→ Exercise description: Retype, word for word, every line of the records below starting at the one that contains "Salos Suwałki doprowadziły" and ending at the one that contains "Olga Białokozowicz, która"; include both of those lines and nothing more.

Stored items from a collection
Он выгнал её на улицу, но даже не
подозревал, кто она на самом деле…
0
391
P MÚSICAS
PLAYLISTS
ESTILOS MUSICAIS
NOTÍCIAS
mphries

...

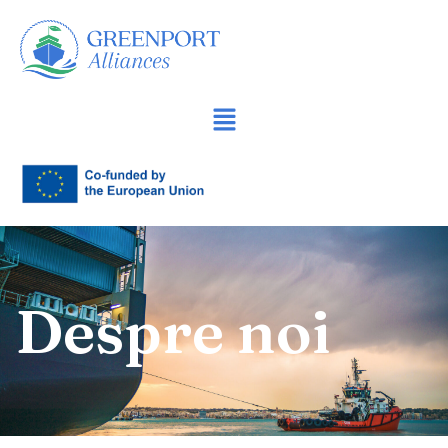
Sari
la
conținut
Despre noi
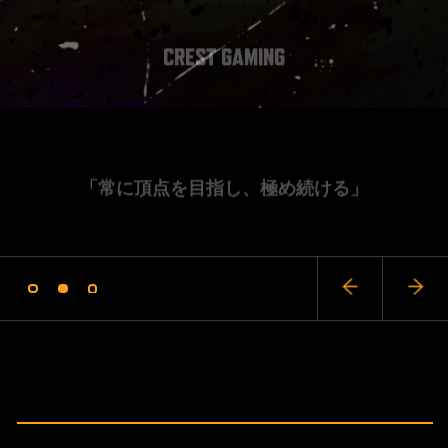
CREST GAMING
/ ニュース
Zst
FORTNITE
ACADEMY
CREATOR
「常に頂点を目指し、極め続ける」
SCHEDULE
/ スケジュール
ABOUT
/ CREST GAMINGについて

--

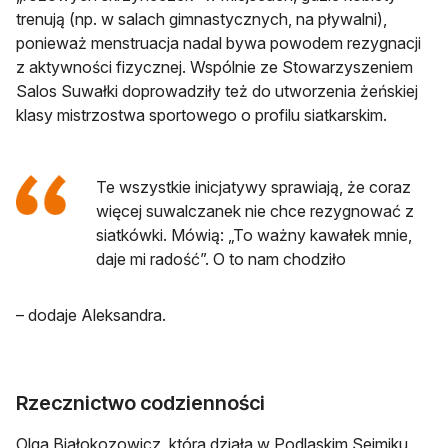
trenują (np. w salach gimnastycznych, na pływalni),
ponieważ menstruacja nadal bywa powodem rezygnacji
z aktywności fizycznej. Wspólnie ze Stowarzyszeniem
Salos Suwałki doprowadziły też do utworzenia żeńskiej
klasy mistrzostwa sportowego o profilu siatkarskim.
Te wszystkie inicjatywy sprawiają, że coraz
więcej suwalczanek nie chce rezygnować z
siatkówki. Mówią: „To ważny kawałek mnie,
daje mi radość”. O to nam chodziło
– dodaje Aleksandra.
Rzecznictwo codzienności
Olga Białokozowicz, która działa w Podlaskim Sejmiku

→ Expected answer:
Salos Suwałki doprowadziły też do utworzenia żeńskiej
klasy mistrzostwa sportowego o profilu siatkarskim.
Te wszystkie inicjatywy sprawiają, że coraz
więcej suwalczanek nie chce rezygnować z
siatkówki. Mówią: „To ważny kawałek mnie,
daje mi radość”. O to nam chodziło
– dodaje Aleksandra.
Rzecznictwo codzienności
Olga Białokozowicz, która działa w Podlaskim Sejmiku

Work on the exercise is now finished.